A presidente do Instituto Nacional de Investigação e Desenvolvimento Agrário (INIDA) destacou hoje a importância de se apostar em novas tecnologias na agricultura para responder às dificuldades existentes no cultivo, face às alterações climáticas.

Nora Silva falava na Cidade da Praia à margem de um ateliê de formação sobre “Agricultura inteligente face ao clima”, com o objetivo principal de reforçar a capacidade dos intervenientes das plataformas pró-agricultura inteligente e agroecologia.

Para a presidente do INIDA, se Cabo Verde quer de facto adequar às mudanças climáticas, tem de mudar a “forma de fazer agricultura”, isto é, de haver um “suporte para os agricultores”, no sentido de ultrapassarem os desafios, nomeadamente com “a falta de água e de condições tecnológicas”.

“Portanto, se não apostarmos em novas tecnologias, no sentido de responder a essas dificuldades, não conseguiremos acompanhar também todos esses desafios das mudanças climáticas”, sintetizou a mesma fonte.

Perante isso, a presidente do INIDA afirmou que as dificuldades em fazer agricultura “são cada vez maiores”, pelo que recomenda a disponibilização de novas tecnologias aos agricultores e a adoção de novas práticas.

“Os agricultores devem adoptar cada vez mais a rega gota a gota que, permite economizar mais água, visto que a agricultura em Cabo Verde é praticamente dependente de água e cultivar mais áreas”, sublinhou.

Por outro lado, o representante dos agricultores de Ribeira dos Picos, no concelho de Santa Cruz, Benjamim Mendes, concordou com a necessidade de adoção de medidas para evitar perdas na agricultura, adiantando que já trabalham com menos químico, com a pretensão de salvar a plantação e “ganhar mais saúde”.

Entretanto, recomendou a utilização do sistema de rega inteligente, ou seja, rega gota a gota e a utilização de energias renováveis, isto é, a colocação de painéis solares e energia eólica, com o objetivo de “reduzir os efeitos das mudanças climáticas”, referiu.

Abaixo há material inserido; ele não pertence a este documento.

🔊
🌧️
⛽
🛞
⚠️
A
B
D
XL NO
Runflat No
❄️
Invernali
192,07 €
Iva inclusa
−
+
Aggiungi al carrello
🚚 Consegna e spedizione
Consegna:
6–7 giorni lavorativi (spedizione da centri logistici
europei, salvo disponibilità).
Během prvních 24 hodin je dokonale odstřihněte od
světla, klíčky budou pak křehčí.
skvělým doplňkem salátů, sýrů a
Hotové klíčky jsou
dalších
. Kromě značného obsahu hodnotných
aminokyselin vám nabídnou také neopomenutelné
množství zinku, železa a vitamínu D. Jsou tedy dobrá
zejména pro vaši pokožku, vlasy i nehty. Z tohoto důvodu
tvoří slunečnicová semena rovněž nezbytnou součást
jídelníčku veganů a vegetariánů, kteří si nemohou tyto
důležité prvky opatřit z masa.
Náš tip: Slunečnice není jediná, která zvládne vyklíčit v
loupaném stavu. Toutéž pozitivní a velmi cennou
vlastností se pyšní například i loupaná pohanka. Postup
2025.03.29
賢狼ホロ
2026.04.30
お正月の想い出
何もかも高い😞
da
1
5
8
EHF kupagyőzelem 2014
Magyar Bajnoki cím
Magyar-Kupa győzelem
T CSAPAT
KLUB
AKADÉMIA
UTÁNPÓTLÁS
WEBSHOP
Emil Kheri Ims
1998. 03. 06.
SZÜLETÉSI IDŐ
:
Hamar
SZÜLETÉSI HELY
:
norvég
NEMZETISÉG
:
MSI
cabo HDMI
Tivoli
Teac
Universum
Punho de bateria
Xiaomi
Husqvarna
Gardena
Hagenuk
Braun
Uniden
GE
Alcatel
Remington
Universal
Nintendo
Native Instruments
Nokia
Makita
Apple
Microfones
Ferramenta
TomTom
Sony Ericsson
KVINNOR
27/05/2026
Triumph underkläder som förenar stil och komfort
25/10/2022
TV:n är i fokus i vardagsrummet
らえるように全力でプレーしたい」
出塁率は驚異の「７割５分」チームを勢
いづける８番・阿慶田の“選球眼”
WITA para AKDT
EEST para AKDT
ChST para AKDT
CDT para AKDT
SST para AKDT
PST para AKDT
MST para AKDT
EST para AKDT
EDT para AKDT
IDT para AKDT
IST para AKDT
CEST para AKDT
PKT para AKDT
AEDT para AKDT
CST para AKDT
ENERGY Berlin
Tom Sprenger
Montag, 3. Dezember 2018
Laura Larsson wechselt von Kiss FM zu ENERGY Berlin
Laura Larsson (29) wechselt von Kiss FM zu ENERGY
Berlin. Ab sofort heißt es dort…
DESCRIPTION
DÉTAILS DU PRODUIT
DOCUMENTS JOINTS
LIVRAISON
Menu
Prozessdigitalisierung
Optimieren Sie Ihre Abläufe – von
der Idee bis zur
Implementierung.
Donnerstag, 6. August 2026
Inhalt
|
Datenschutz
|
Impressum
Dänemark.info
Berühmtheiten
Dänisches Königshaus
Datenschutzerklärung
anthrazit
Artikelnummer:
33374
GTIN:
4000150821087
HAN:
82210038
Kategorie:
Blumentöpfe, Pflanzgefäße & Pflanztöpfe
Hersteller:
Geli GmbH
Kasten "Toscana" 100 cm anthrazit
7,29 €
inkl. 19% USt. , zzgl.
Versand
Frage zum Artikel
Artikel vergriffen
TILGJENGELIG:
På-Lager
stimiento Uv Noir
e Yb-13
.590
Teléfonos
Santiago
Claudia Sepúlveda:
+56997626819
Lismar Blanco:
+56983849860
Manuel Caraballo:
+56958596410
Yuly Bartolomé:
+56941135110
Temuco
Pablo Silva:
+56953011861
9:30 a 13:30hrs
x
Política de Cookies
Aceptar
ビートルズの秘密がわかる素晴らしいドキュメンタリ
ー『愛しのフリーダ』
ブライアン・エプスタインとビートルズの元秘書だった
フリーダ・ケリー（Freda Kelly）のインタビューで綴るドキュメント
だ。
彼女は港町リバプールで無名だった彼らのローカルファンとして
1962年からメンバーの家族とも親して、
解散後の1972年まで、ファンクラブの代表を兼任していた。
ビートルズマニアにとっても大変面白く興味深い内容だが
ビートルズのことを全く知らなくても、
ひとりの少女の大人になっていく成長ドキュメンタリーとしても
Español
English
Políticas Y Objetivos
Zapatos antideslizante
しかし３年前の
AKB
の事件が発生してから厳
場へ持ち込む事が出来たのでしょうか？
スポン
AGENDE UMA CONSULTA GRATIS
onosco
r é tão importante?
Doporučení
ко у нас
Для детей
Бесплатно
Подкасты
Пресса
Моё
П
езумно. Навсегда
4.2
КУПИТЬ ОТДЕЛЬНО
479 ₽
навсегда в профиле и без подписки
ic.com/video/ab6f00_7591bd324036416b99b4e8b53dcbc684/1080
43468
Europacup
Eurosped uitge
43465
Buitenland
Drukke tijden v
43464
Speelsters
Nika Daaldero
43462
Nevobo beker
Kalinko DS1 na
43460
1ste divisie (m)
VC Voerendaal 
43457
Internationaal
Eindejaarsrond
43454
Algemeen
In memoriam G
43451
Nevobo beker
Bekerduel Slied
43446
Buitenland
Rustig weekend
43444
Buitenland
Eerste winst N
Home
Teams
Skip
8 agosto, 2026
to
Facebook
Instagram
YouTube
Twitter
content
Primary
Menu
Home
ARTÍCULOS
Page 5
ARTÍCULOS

A formação sobre “Agricultura inteligente face ao clima”, iniciada hoje, decorre até quarta-feira, 20, com a participação de 20 técnicos ligados ao sector.

O ateliê tem o financiamento da Comissão Europeia, como ponto focal do CORAF em Cabo Verde, o Instituto Nacional de Agricultura (INIDA), juntamente com o Conselho para Pesquisa e Desenvolvimento Agrícola na África Ocidental e Central (CORAF/WECARD).